Why it happens / is confusing: Many operational dashboards mix states, rates, and derived indicators on one screen, so people start treating "traffic speed" or "rent price" as if they accumulate like inventory or water volume.
Clarification / Fix: Ask whether the quantity is conserved from one time step to the next and can only change through inflow and outflow. Queue length is a stock. Arrival rate is a flow. Average speed is usually an auxiliary variable derived from other states.
Issue: The model shows immediate stabilization, but operations in the real world keep overshooting.
Why it happens / is confusing: The structure probably omitted material delays such as budget approval, construction lead time, behavioral adjustment, or maintenance lag.
Clarification / Fix: Put the delay into the model explicitly.
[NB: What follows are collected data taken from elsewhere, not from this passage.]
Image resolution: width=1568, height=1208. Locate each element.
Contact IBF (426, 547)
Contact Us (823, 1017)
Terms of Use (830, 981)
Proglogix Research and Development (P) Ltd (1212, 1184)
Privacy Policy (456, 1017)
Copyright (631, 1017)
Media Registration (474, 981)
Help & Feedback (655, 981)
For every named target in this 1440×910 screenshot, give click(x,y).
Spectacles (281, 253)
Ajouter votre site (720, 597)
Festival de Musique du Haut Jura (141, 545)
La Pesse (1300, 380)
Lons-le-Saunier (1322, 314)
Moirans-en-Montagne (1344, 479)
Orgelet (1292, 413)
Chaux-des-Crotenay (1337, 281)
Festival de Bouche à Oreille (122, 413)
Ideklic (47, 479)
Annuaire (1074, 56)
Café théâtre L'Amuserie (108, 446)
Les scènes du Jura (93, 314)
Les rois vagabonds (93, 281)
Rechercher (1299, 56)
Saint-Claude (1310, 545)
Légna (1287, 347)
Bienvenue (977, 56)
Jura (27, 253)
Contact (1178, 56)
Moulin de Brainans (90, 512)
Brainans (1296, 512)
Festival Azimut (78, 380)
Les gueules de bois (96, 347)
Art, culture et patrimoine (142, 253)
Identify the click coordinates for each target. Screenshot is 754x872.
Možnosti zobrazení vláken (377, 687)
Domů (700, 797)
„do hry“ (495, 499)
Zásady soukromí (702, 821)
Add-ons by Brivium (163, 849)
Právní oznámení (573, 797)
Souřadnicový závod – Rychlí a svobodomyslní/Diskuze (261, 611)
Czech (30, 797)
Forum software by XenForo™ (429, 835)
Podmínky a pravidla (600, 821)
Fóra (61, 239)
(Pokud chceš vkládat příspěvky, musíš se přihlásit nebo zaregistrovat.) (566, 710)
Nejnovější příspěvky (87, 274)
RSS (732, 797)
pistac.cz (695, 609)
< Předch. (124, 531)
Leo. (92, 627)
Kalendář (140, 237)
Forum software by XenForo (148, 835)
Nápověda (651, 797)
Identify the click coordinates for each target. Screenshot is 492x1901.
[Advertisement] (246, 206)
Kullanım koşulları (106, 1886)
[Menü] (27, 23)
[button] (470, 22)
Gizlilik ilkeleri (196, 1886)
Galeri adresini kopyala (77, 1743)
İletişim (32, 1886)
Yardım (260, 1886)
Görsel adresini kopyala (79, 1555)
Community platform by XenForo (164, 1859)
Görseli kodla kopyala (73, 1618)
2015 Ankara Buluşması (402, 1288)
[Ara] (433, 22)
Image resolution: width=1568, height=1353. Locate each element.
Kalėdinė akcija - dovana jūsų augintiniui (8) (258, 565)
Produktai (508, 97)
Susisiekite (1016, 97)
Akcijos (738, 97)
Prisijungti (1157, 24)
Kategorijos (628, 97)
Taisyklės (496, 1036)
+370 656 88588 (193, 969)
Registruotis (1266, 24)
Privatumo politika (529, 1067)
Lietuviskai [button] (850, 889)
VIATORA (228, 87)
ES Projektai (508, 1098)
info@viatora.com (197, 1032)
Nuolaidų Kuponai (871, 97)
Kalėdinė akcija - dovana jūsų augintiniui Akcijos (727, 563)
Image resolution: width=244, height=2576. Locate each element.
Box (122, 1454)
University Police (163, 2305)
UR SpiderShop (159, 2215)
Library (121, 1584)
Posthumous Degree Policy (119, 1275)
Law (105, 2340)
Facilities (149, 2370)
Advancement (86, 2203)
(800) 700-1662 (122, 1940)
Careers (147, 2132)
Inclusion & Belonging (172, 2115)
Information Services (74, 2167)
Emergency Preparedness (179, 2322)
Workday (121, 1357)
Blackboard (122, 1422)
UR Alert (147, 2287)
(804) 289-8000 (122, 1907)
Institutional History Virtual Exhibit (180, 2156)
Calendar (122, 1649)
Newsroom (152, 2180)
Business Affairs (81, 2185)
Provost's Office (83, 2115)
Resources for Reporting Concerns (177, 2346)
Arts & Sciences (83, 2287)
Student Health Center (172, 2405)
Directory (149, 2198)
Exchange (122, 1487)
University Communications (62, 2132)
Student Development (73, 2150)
If a policy takes nine months to affect service capacity, do not let the simulated flow change instantly at the moment the policy is announced.
Issue: A causal loop diagram feels persuasive, so the team stops before building stock-flow equations.
Why it happens / is confusing: Loop diagrams are good for discussion, but they do not enforce conservation or show whether the implied rates can actually produce the claimed trajectories.
Clarification / Fix: Use the loop diagram as a hypothesis map, then convert the decisive loops into explicit stocks, flows, units, and time steps before using the model for policy comparison.
Advanced Connections
Connection 1: System Dynamics ↔ Reliability and Operations Backlogs
An incident queue in an SRE team behaves like Harbor City's pump-maintenance backlog. Open incidents are a stock. New pages are an inflow. Resolutions are an outflow. Overtime can temporarily raise the service rate, but if burnout reduces future capacity, the balancing loop becomes a reinforcing loop. System dynamics is useful here because it explains why a team can work harder for a month and still end up with a worse steady state later.
Connection 2: System Dynamics ↔ Epidemiology on Networks
The next lesson in 02.md adds a network lens to the same core machinery. Susceptible, infected, and recovered populations are stocks. Infection and recovery are flows. Feedback appears because more infected people create more opportunities for new infections. Contact networks then determine where that infection flow is concentrated and how fast it propagates. System dynamics provides the accounting grammar before network structure adds geography and social mixing.
Resources
- [DOC] MIT System Dynamics Self-Study Course
- Focus: Core lessons on stocks, rates, feedback, and policy design from the MIT tradition that founded the field.
- [BOOK] Thinking in Systems: A Primer
- Focus: A concise introduction to accumulation, delay, leverage points, and why interventions often produce unintended consequences.
- [DOC] Vensim Documentation
- Focus: Practical stock-flow notation, simulation setup, and equation documentation in a widely used system-dynamics tool.
- [DOC] System Dynamics Society Resources
- Focus: Curated cases, conference papers, and learning material once the basic stock-flow vocabulary is familiar.
Key Insights
- Stocks are the system's memory - If you ignore what has accumulated, current rates are easy to misread.
- Policies work by changing flows, not by editing outcomes directly - A serious proposal must name the rate, delay, or incentive it changes.
- Feedback loops determine whether relief lasts - The same intervention can stabilize or amplify pressure depending on the loop structure and the delays around it.